Orbital- and millennial-scale Asian winter monsoon variability across the Pliocene-Pleistocene glacial intensification

Nat Commun. 2024 Apr 19;15(1):3364. doi: 10.1038/s41467-024-47274-9.


Intensification of northern hemisphere glaciation (iNHG), ~2.7 million years ago (Ma), led to establishment of the Pleistocene to present-day bipolar icehouse state. Here we document evolution of orbital- and millennial-scale Asian winter monsoon (AWM) variability across the iNHG using a palaeomagnetically dated centennial-resolution grain size record between 3.6 and 1.9 Ma from a previously undescribed loess-palaeosol/red clay section on the central Chinese Loess Plateau. We find that the late Pliocene-early Pleistocene AWM was characterized by combined 41-kyr and ~100-kyr cycles, in response to ice volume and atmospheric CO2 forcing.
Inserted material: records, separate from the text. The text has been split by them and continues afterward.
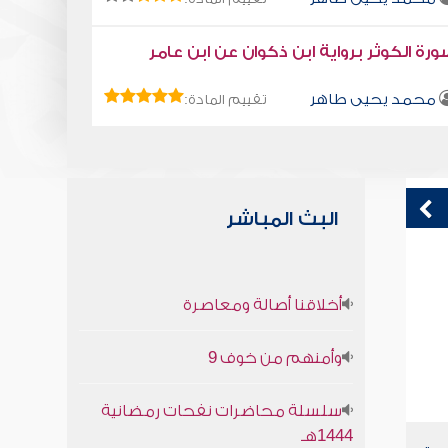
رة الكوثر برواية ابن ذكوان عن ابن عامر
محمد يحيى طاهر
تقييم المادة:
البث المباشر
قراءة صوتية لكتاب استمتع بحياتك " كتاب
ك
أخلاقنا أصالة ومعاصرة
في فنون التعامل " - قابل الاساءة بالاحسان
محمد العريفي
وأمنهم من خوف 9
سلسلة محاضرات نفحات رمضانية
1444هـ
Northern hemisphere ice sheet expansion, which was accompanied by an atmospheric CO2 concentration decline, substantially increased glacial AWM intensity and its orbitally oscillating amplitudes across the iNHG. Superposed on orbital variability, we find that millennial AWM intensity fluctuations persisted during both the warmer (higher-CO2) late Pliocene and colder (lower-CO2) early Pleistocene, in response to both external astronomical forcing and internal climate dynamics.